Friday afternoon, around two hours before your last workout of the week, eat two to three pieces of fruit. This will get your body/liver ready to start the carb loading and give you some energy for that final, dreadful workout (trust me, during the first few weeks, you will not want to do that final workout, but you must). Then from Friday night until Saturday at midnight or until bed, eat those carbs!


----------



## will-uk (Apr 12, 2010)

*PART 2*

CKD Workout

Now, the question is, how do we workout to optimize muscle preservation and keep our metabolism up while dieting? Before we get into that, one must realize that during any dieting scheme there is one thing that must be done, and one thing that must not be done.

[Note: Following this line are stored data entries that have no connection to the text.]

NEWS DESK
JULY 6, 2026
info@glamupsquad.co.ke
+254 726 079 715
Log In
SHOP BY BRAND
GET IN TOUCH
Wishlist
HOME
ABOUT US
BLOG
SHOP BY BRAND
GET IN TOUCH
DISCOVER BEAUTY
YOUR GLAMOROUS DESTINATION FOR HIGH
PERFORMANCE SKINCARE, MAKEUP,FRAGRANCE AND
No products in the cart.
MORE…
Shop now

First, you must keep training volume lower than your usual routine. Overtraining is probably the number one killer in motivation, it deprives sleep, and hinders fat loss.

Second, you must not fall into the myth of lighter weights with higher reps. You got your muscle by benching 240, and you have to bench 240 to keep that same muscle! Or at least around that area! Okay, now that we have that established, here's what we do:

On Monday and Tuesday we will work our weaker body parts, rest or cardio on Wednesday and Thursday mornings, Thursday do our strongest body parts, and Friday a combination of the Monday/Tuesday workouts in a loop format. The workout I have found to work optimally for myself and my clients is this:

(Note: You may feel free to tweak, shake, and turn this example upside down.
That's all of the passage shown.